= Monotenure =

Monotenure is a planning term relating to the land tenure of a development or neighbourhood.
==Definition==
There are generally three types of residential land tenure within the built environment: private sector housing (also known as market housing), social housing, and intermediate (or shared ownership) housing. The term monotenure can be applied to an area where any of these three types of tenures are prevalent; however, the term is generally used to apply to areas where social housing is the primary tenure.

'Monotenure' areas generally relate to the most poverty stricken areas within an urban area, suffering from higher levels of crime, fear of crime, economic deprivation, and social exclusion.
==History==
In recent years, governments in the United States and United Kingdom have targeted social tenure neighbourhoods for 'regeneration', with a primary aim of converting some or all of the social housing into private sector housing.

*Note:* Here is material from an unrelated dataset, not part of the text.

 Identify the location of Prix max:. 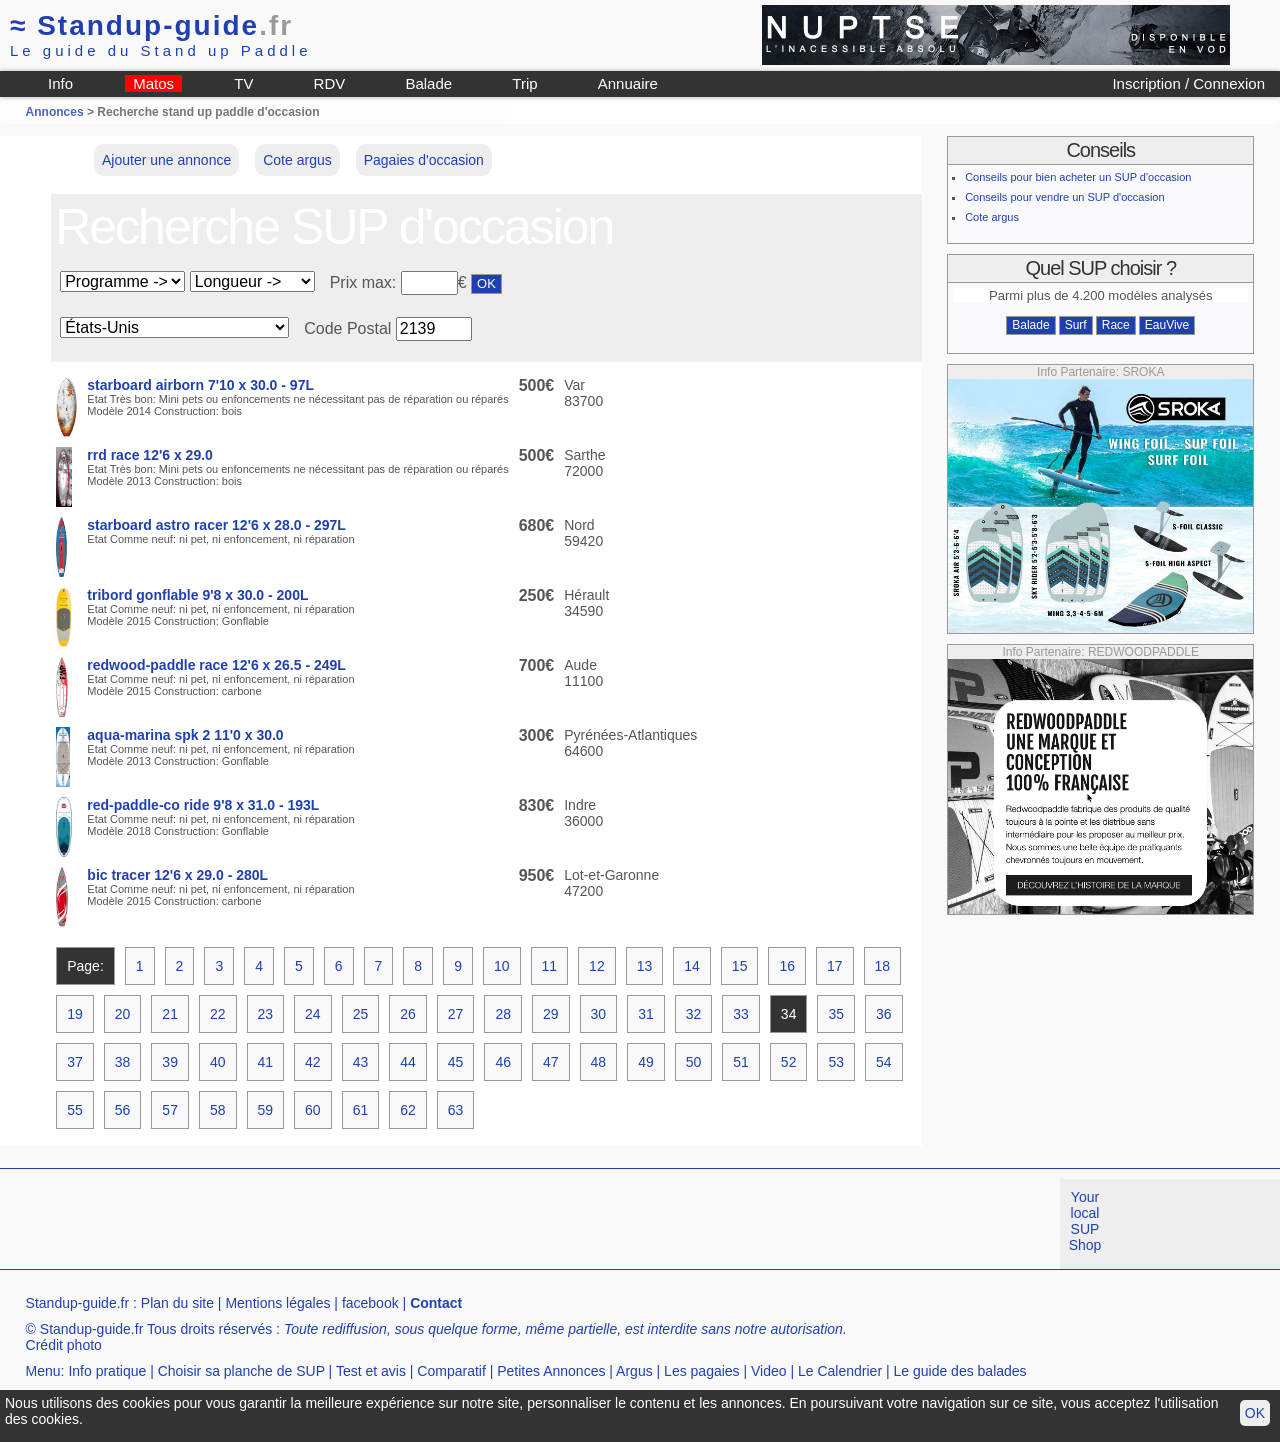 (365, 282). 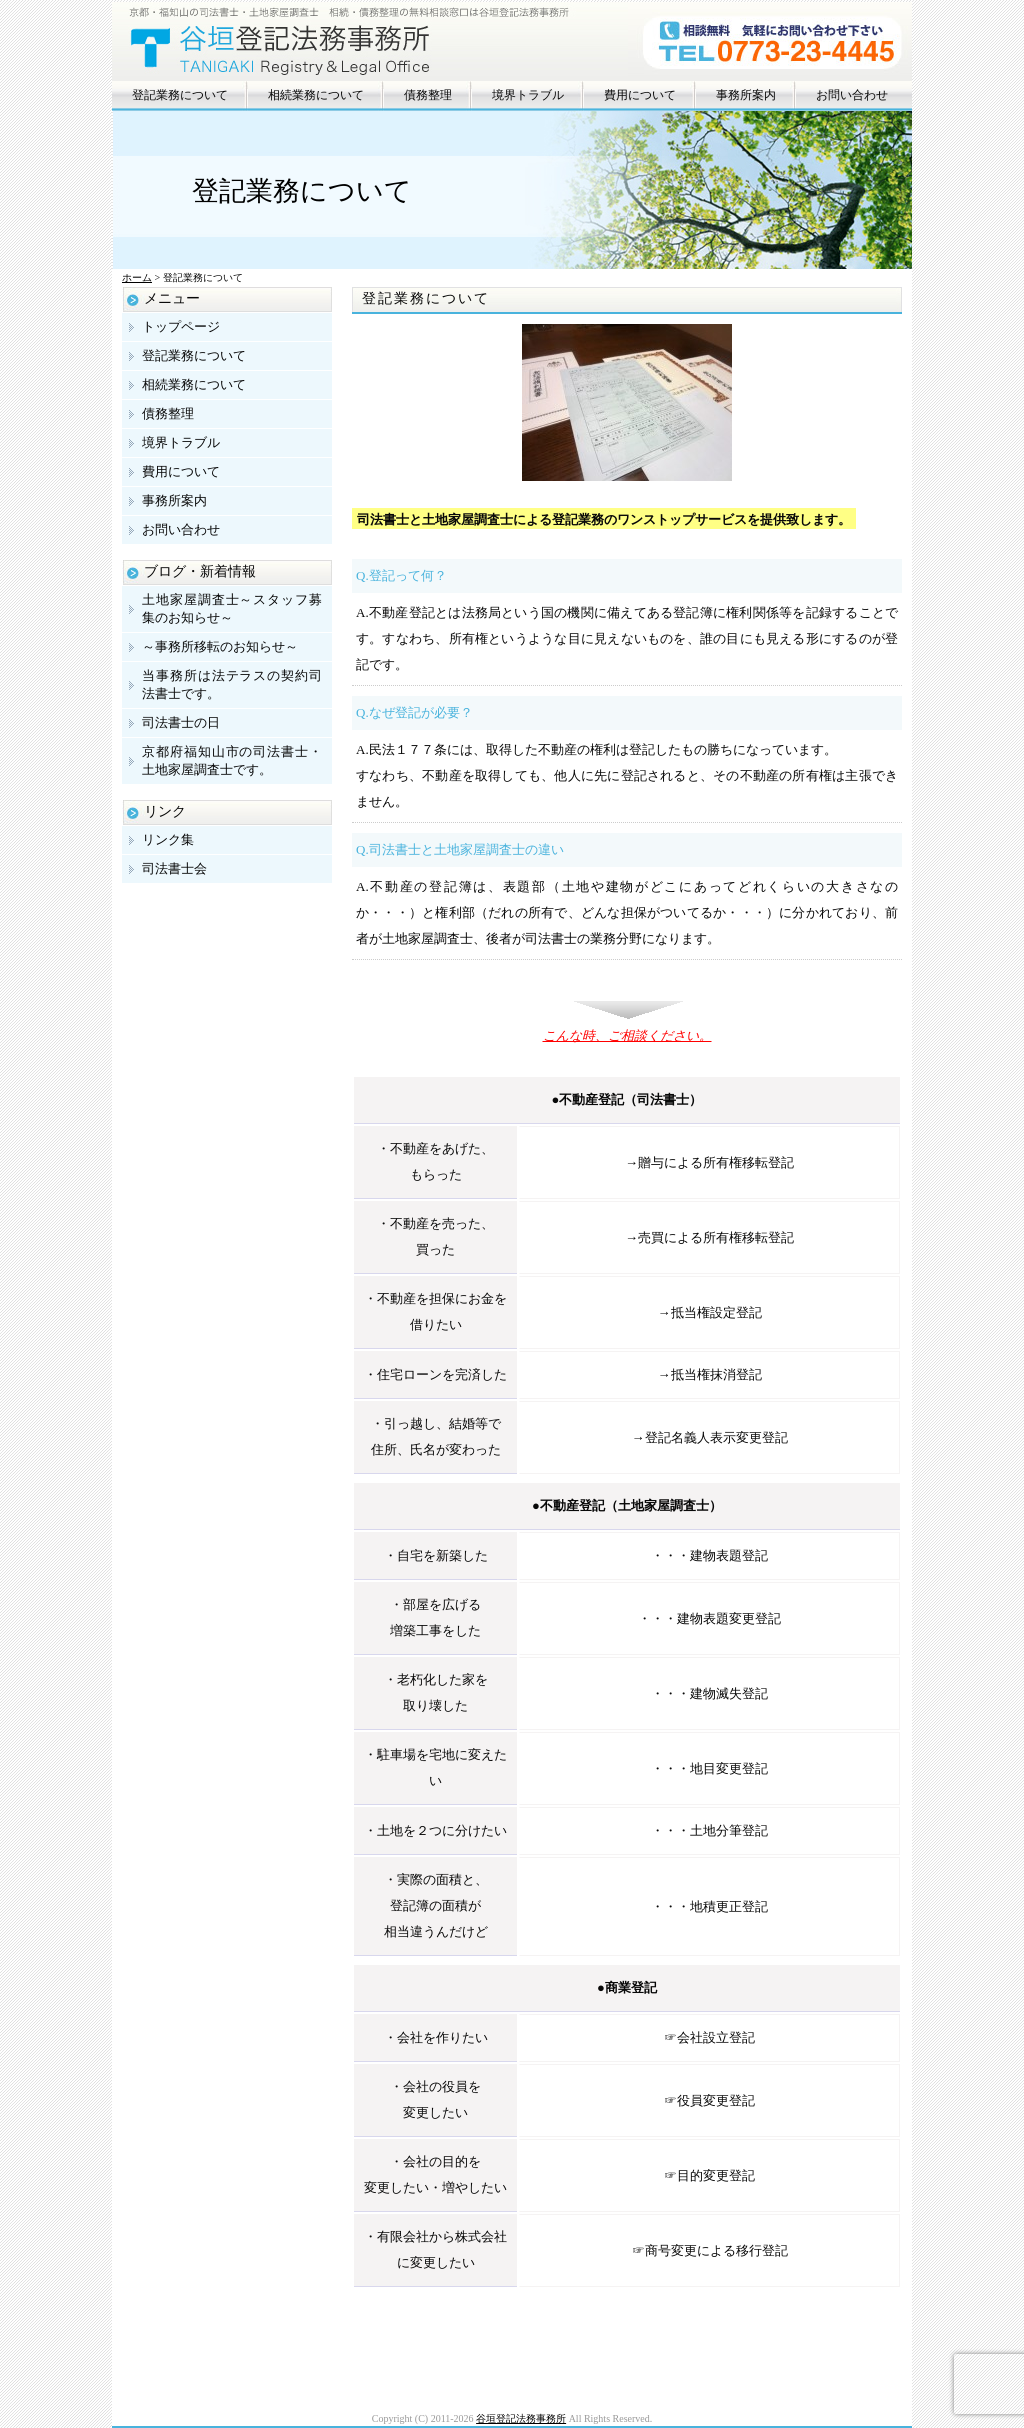 Image resolution: width=1024 pixels, height=2428 pixels. Describe the element at coordinates (181, 326) in the screenshot. I see `トップページ` at that location.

In the UK, the majority of monotenure neighbourhoods were formed post World War II, when the Government undertook a programme of slum clearance. Since the 1970s, the UK government has restricted funding for social housing projects. This has also impacted upon the existing housing stock, which has often fallen into disrepair. Many Councils are now seeking to address the problems of monotenure neighbourhoods through estate renewal. Private sector housing is used to not only fund the development but also to address the monotenure nature of the neighbourhood and create a more 'mixed' community. This dilution of public sector housing is considered to lead to more sustainable and successful communities. In addition, the provision and sale of private sector housing can be used to fund improvements to the existing public sector housing. Monies for the improvement of social housing have dried up in recent years and it is anticipated that future improvements to social housing will only be achieved through the provision of private sector housing.